There is extra space after the function name.

> +                    fileMapping->ptr = mmap(NULL, statBuf.st_size, PROT_READ, MAP_PRIVATE, fd, 0);
> +                    if (fileMapping->ptr == MAP_FAILED) {
> +                        ResourceError error("webkit-network-error", ERROR_UNABLE_TO_MAP_FILE, urlString, strerror(errno));
> +                        d->client()->didFail(this, error);
> +                        freeFileMapping(fileMapping);

Calling freeFileMapping here will attempt to munmap a pointer of MAP_FAILED.  Is that ok?

I think we also need to close the file descriptor in this error path to avoid leaking it.

> +                        g_object_unref(msg);
> +                        return false;
> +                    }
> +                    fileMapping->length = statBuf.st_size;
> +
> +                    close(fd);
> +
> +                    SoupBuffer* soupBuffer;

This declaration should be combined with the initialisation on the next line.
> +
> +                    soupBuffer = soup_buffer_new_with_owner(fileMapping->ptr, fileMapping->length, fileMapping, freeFileMapping);
Comment 16 Gustavo Noronha (kov) 2009-01-31 18:22:54 PST
(In reply to comment #15)
> (From update of attachment 27182 [details] [review])
> I'm going to say r=me, though there are a few issues that should be addressed
> before landing.

Thanks, I'll attach a patch ready for landing in a minute.

> Do we need the two different error codes here?  The "map file" one seems like
> an implementation detail that adds little benefit over the "open file" error
> code.

Agreed. I'm removing the MAP one.

> Calling freeFileMapping here will attempt to munmap a pointer of MAP_FAILED. 
> Is that ok?

My understanding from reading the manpage is that it should be OK, but I have added a guard to make sure we will only munmap if it is not MAP_FAILED.
Comment 17 Gustavo Noronha (kov) 2009-02-01 09:54:32 PST
Created attachment 27232 [details]
patch ready to be committed

I'm attaching a patch ready to be commited (except for ChangeLog changes).

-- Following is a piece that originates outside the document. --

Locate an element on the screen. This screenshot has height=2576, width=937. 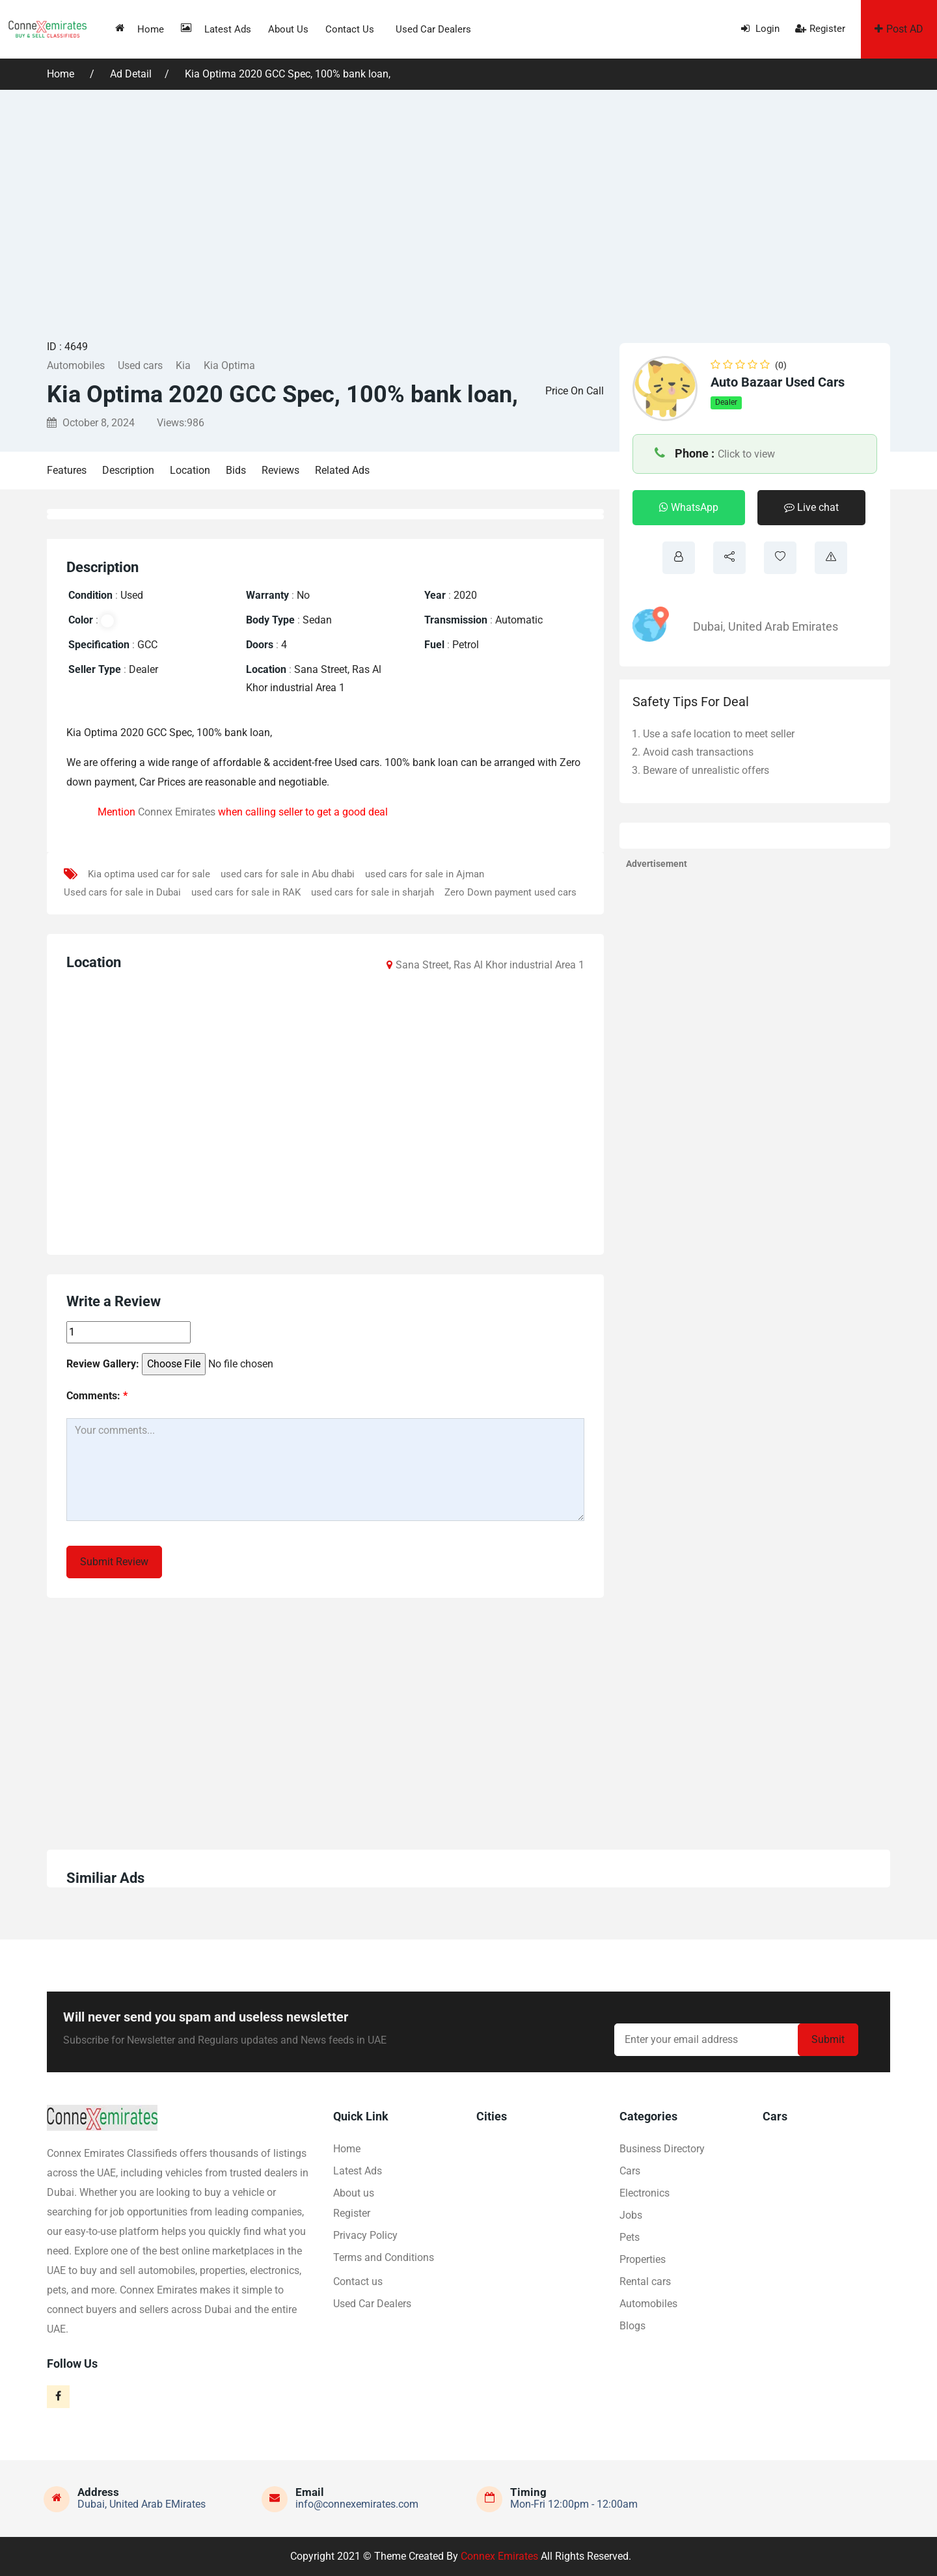
Location is located at coordinates (190, 470).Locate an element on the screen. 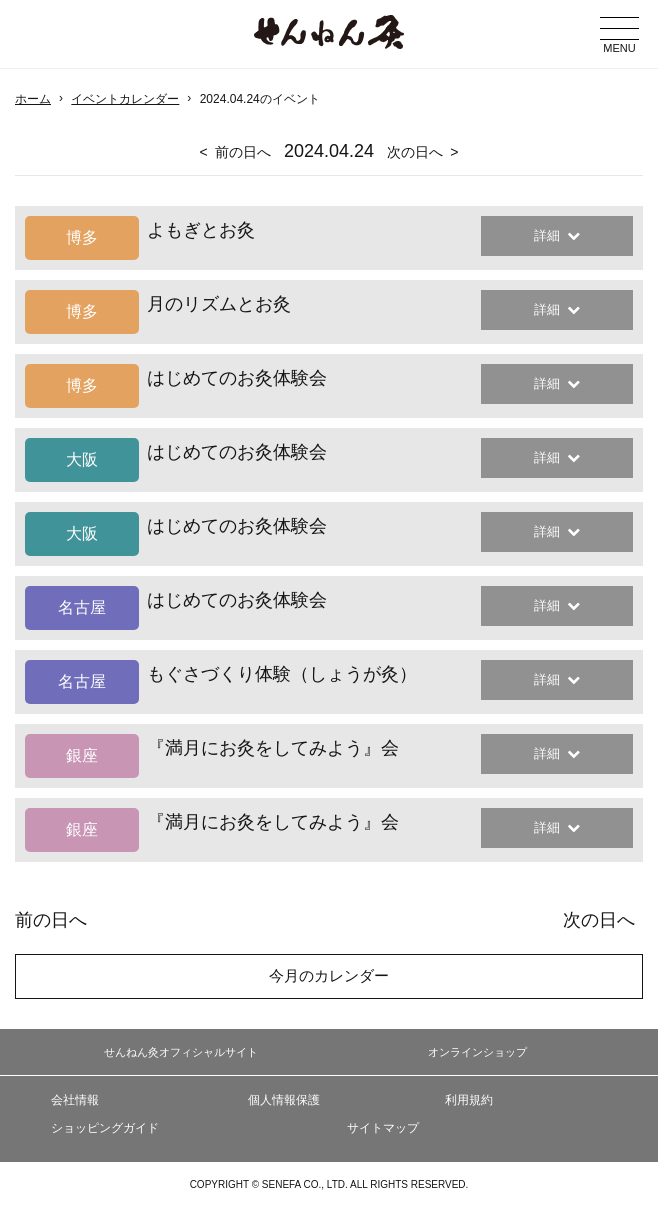  今月のカレンダー is located at coordinates (329, 975).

I have left struct stat as is because my C++ compiler was confusing it with the stat(2) call without the struct prefix, it seems.
Comment 18 Christian Dywan 2009-02-12 10:19:09 PST
Comment on attachment 27232 [details]
patch ready to be committed

        2009-02-12  Gustavo Noronha Silva  <gns@gnome.org>

        Reviewed by Mark Rowe.

        [GTK] Soup backend must handle upload of multiple files
        https://bugs.webkit.org/show_bug.cgi?id=18343

        * platform/network/soup/ResourceHandleSoup.cpp:
        (WebCore::):
        (WebCore::freeFileMapping):
        (WebCore::ResourceHandle::startHttp): Support multipart request bodies
        mmap'ing files to be uploaded.